>>>

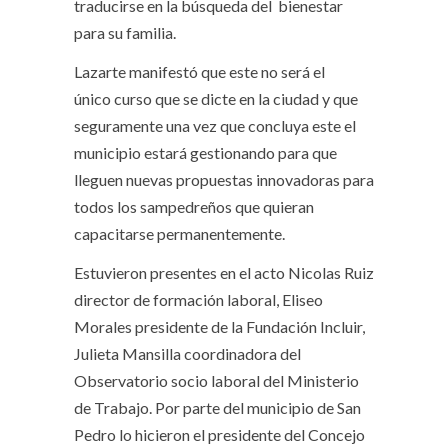
traducirse en la búsqueda del bienestar
para su familia.
Lazarte manifestó que este no será el
único curso que se dicte en la ciudad y que
seguramente una vez que concluya este el
municipio estará gestionando para que
lleguen nuevas propuestas innovadoras para
todos los sampedreños que quieran
capacitarse permanentemente.
Estuvieron presentes en el acto Nicolas Ruiz
director de formación laboral, Eliseo
Morales presidente de la Fundación Incluir,
Julieta Mansilla coordinadora del
Observatorio socio laboral del Ministerio
de Trabajo. Por parte del municipio de San
Pedro lo hicieron el presidente del Concejo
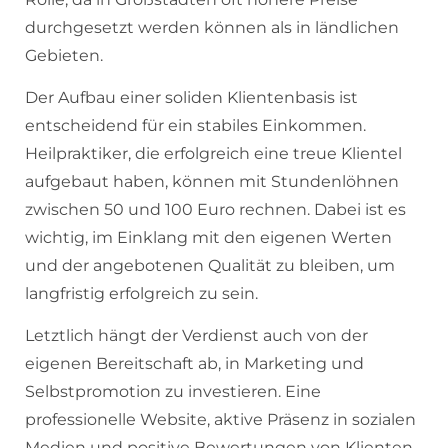
durchgesetzt werden können als in ländlichen
Gebieten.
Der Aufbau einer soliden Klientenbasis ist
entscheidend für ein stabiles Einkommen.
Heilpraktiker, die erfolgreich eine treue Klientel
aufgebaut haben, können mit Stundenlöhnen
zwischen 50 und 100 Euro rechnen. Dabei ist es
wichtig, im Einklang mit den eigenen Werten
und der angebotenen Qualität zu bleiben, um
langfristig erfolgreich zu sein.
Letztlich hängt der Verdienst auch von der
eigenen Bereitschaft ab, in Marketing und
Selbstpromotion zu investieren. Eine
professionelle Website, aktive Präsenz in sozialen
Medien und positive Bewertungen von Klienten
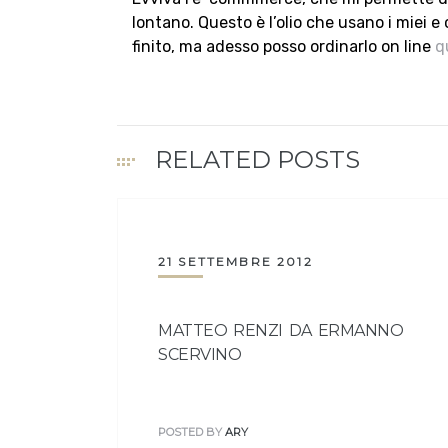
lontano. Questo è l’olio che usano i miei 
finito, ma adesso posso ordinarlo on line
q
RELATED POSTS
21 SETTEMBRE 2012
MATTEO RENZI DA ERMANNO
SCERVINO
POSTED BY
ARY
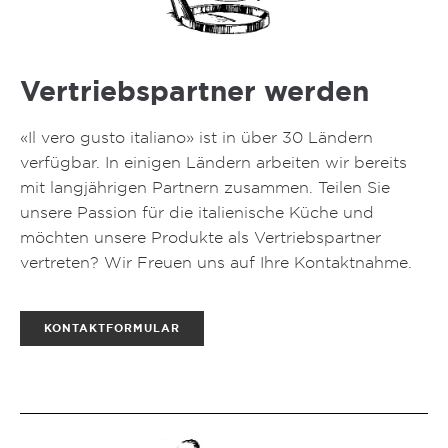
Vertriebspartner werden
«Il vero gusto italiano» ist in über 30 Ländern
verfügbar. In einigen Ländern arbeiten wir bereits
mit langjährigen Partnern zusammen. Teilen Sie
unsere Passion für die italienische Küche und
möchten unsere Produkte als Vertriebspartner
vertreten? Wir Freuen uns auf Ihre Kontaktnahme.
KONTAKTFORMULAR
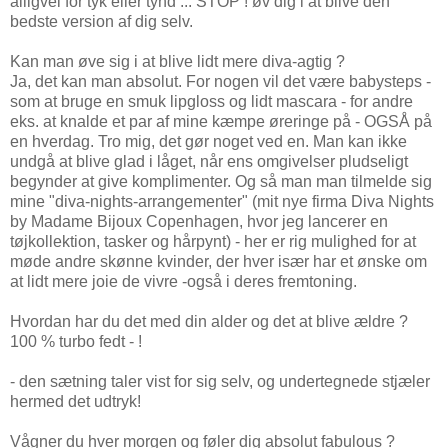
alligvel for tyk eller tynd ... STOP ! øv dig i at blive den
bedste version af dig selv.
Kan man øve sig i at blive lidt mere diva-agtig ?
Ja, det kan man absolut. For nogen vil det være babysteps -
som at bruge en smuk lipgloss og lidt mascara - for andre
eks. at knalde et par af mine kæmpe øreringe på - OGSÅ på
en hverdag. Tro mig, det gør noget ved en. Man kan ikke
undgå at blive glad i låget, når ens omgivelser pludseligt
begynder at give komplimenter. Og så man man tilmelde sig
mine "diva-nights-arrangementer" (mit nye firma Diva Nights
by Madame Bijoux Copenhagen, hvor jeg lancerer en
tøjkollektion, tasker og hårpynt) - her er rig mulighed for at
møde andre skønne kvinder, der hver især har et ønske om
at lidt mere joie de vivre -også i deres fremtoning.
Hvordan har du det med din alder og det at blive ældre ?
100 % turbo fedt - !
- den sætning taler vist for sig selv, og undertegnede stjæler
hermed det udtryk!
Vågner du hver morgen og føler dig absolut fabulous ?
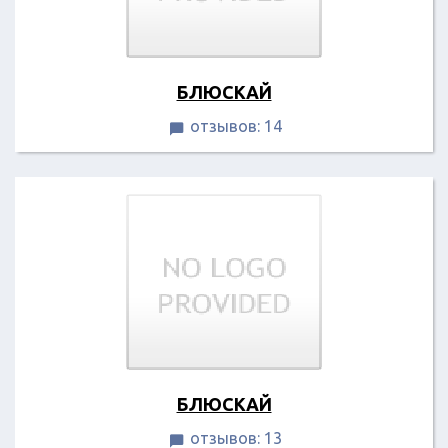
БЛЮСКАЙ
отзывов: 14

БЛЮСКАЙ
отзывов: 13

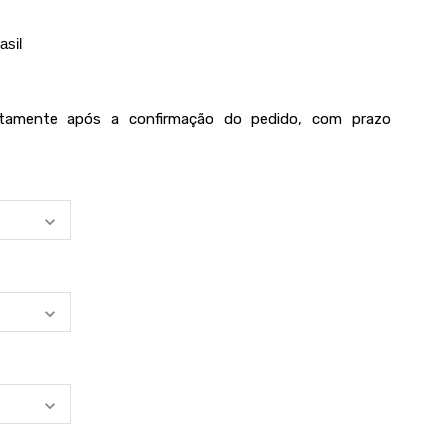
asil
iatamente após a confirmação do pedido, com prazo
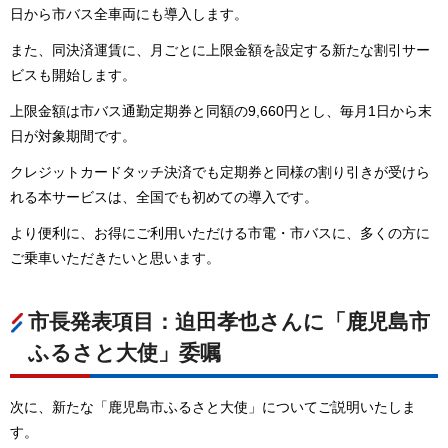
日から市バス全車両にも導入します。
また、同決済運賃に、月ごとに上限金額を設定する新たな割引サー
ビスも開始します。
上限金額は市バス通勤定期券と同額の9,660円とし、毎月1日から末
日が対象期間です。
クレジットカードタッチ決済でも定期券と同様の割り引きが受けら
れる本サービスは、全国でも初めての導入です。
より便利に、お得にご利用いただける市電・市バスに、多くの方に
ご乗車いただきたいと思います。
市長発表項目：迫田孝也さんに「鹿児島市
ふるさと大使」委嘱
次に、新たな「鹿児島市ふるさと大使」についてご説明いたしま
す。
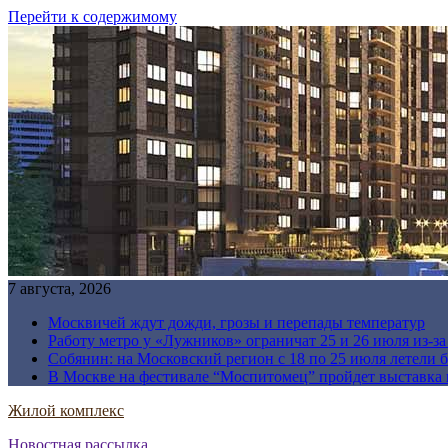
Перейти к содержимому
7 августа, 2026
Москвичей ждут дожди, грозы и перепады температур
Работу метро у «Лужников» ограничат 25 и 26 июля из-з
Собянин: на Московский регион с 18 по 25 июля летели 
В Москве на фестивале “Моспитомец” пройдет выставка 
Жилой комплекс
Новостная рассылка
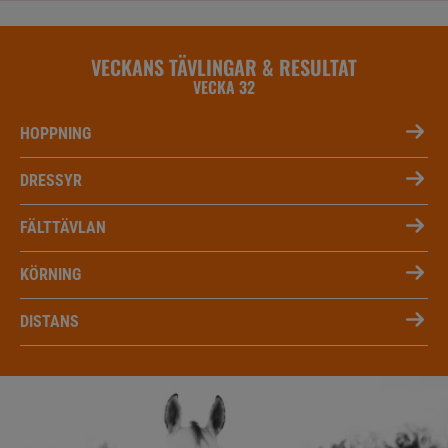
VECKANS TÄVLINGAR & RESULTAT
VECKA 32
HOPPNING
DRESSYR
FÄLTTÄVLAN
KÖRNING
DISTANS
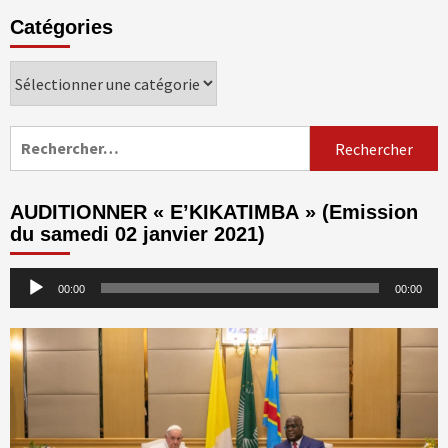
Catégories
Catégories
Rechercher :
AUDITIONNER « E’KIKATIMBA » (Emission
du samedi 02 janvier 2021)
Lecteur
00:00
00:00
audio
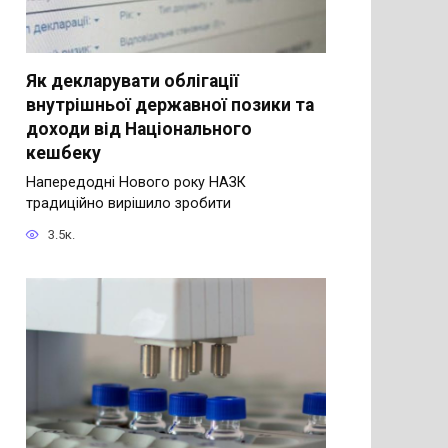
Як декларувати облігації
внутрішньої державної позики та
доходи від Національного
кешбеку
Напередодні Нового року НАЗК
традиційно вирішило зробити
3.5к.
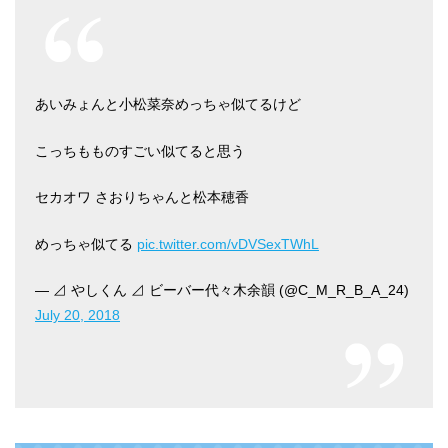
あいみょんと小松菜奈めっちゃ似てるけど
こっちもものすごい似てると思う
セカオワ さおりちゃんと松本穂香
めっちゃ似てる
pic.twitter.com/vDVSexTWhL
— ⊿ やしくん ⊿ ビーバー代々木余韻 (@C_M_R_B_A_24)
July 20, 2018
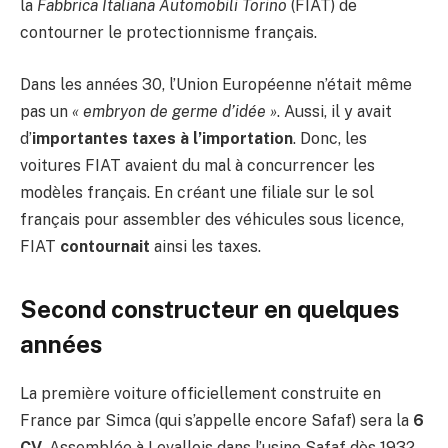
la
Fabbrica Italiana Automobili Torino
(FIAT) de
contourner le protectionnisme français.
Dans les années 30, l’Union Européenne n’était même
pas un
« embryon de germe d’idée »
. Aussi, il y avait
d’
importantes taxes à l’importation
. Donc, les
voitures FIAT avaient du mal à concurrencer les
modèles français. En créant une filiale sur le sol
français pour assembler des véhicules sous licence,
FIAT
contournait
ainsi les taxes.
Second constructeur en quelques
années
La première voiture officiellement construite en
France par Simca (qui s’appelle encore Safaf) sera la
6
CV
. Assemblée à Levallois dans l’usine Safaf dès 1932,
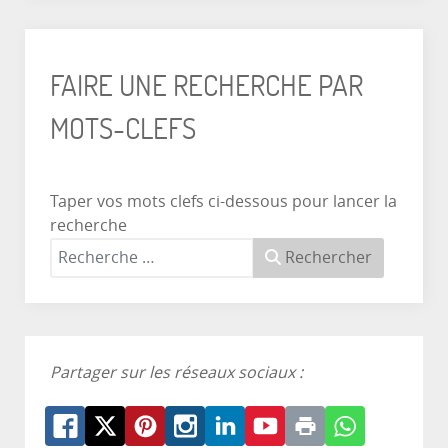
FAIRE UNE RECHERCHE PAR
MOTS-CLEFS
Taper vos mots clefs ci-dessous pour lancer la
recherche
Rechercher
Partager sur les réseaux sociaux :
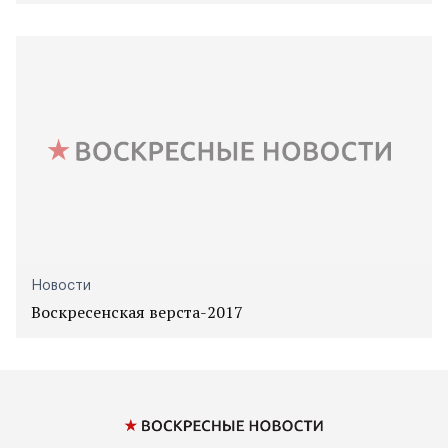
Новости
Воскресенская верста-2017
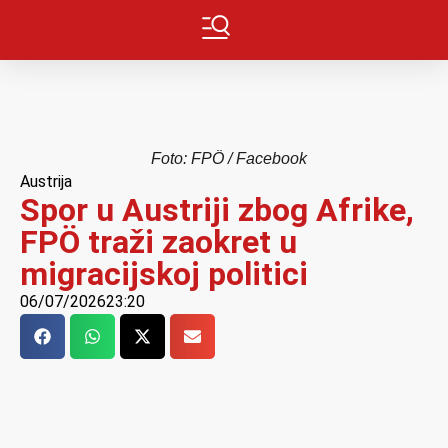
Foto: FPÖ / Facebook
Austrija
Spor u Austriji zbog Afrike,
FPÖ traži zaokret u
migracijskoj politici
06/07/2026
23:20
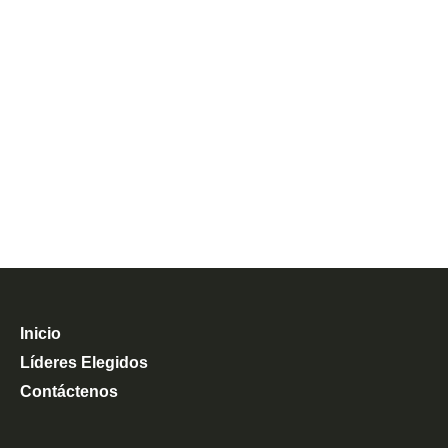
Inicio
Líderes Elegidos
Contáctenos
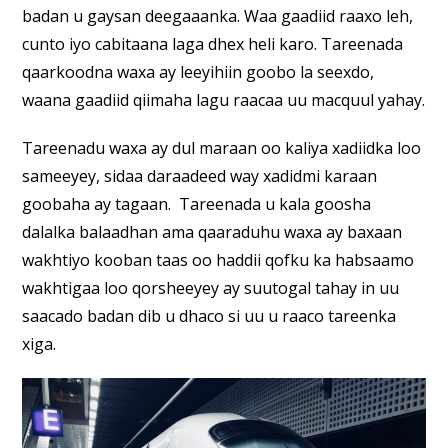
badan u gaysan deegaaanka. Waa gaadiid raaxo leh,
cunto iyo cabitaana laga dhex heli karo. Tareenada
qaarkoodna waxa ay leeyihiin goobo la seexdo,
waana gaadiid qiimaha lagu raacaa uu macquul yahay.
Tareenadu waxa ay dul maraan oo kaliya xadiidka loo
sameeyey, sidaa daraadeed way xadidmi karaan
goobaha ay tagaan. Tareenada u kala goosha
dalalka balaadhan ama qaaraduhu waxa ay baxaan
wakhtiyo kooban taas oo haddii qofku ka habsaamo
wakhtigaa loo qorsheeyey ay suutogal tahay in uu
saacado badan dib u dhaco si uu u raaco tareenka
xiga.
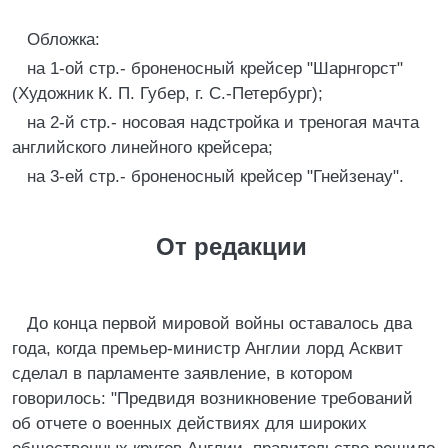
Обложка:
на 1-ой стр.- броненосный крейсер "Шарнгорст"
(Художник К. П. Губер, г. С.-Петербург);
на 2-й стр.- носовая надстройка и треногая мачта
английского линейного крейсера;
на 3-ей стр.- броненосный крейсер "Гнейзенау".
От редакции
До конца первой мировой войны оставалось два
года, когда премьер-министр Англии лорд Асквит
сделал в парламенте заявление, в котором
говорилось: "Предвидя возникновение требований
об отчете о военных действиях для широких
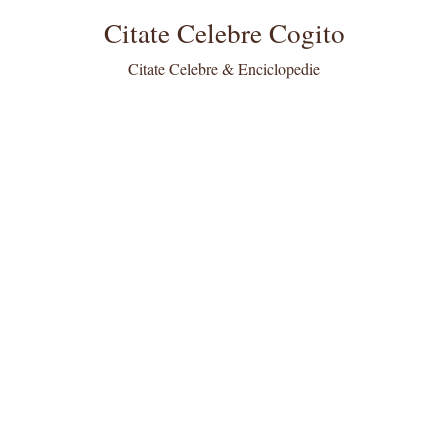
Citate Celebre Cogito
Citate Celebre & Enciclopedie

<<<

Aim of the exercise = Write out exactly the lines of the material above, starting with the first and finishing with the line that contains "professionelle Website, aktive", without pictures.

Answer to this task =
traducirse en la búsqueda del bienestar
para su familia.
Lazarte manifestó que este no será el
único curso que se dicte en la ciudad y que
seguramente una vez que concluya este el
municipio estará gestionando para que
lleguen nuevas propuestas innovadoras para
todos los sampedreños que quieran
capacitarse permanentemente.
Estuvieron presentes en el acto Nicolas Ruiz
director de formación laboral, Eliseo
Morales presidente de la Fundación Incluir,
Julieta Mansilla coordinadora del
Observatorio socio laboral del Ministerio
de Trabajo. Por parte del municipio de San
Pedro lo hicieron el presidente del Concejo
durchgesetzt werden können als in ländlichen
Gebieten.
Der Aufbau einer soliden Klientenbasis ist
entscheidend für ein stabiles Einkommen.
Heilpraktiker, die erfolgreich eine treue Klientel
aufgebaut haben, können mit Stundenlöhnen
zwischen 50 und 100 Euro rechnen. Dabei ist es
wichtig, im Einklang mit den eigenen Werten
und der angebotenen Qualität zu bleiben, um
langfristig erfolgreich zu sein.
Letztlich hängt der Verdienst auch von der
eigenen Bereitschaft ab, in Marketing und
Selbstpromotion zu investieren. Eine
professionelle Website, aktive Präsenz in sozialen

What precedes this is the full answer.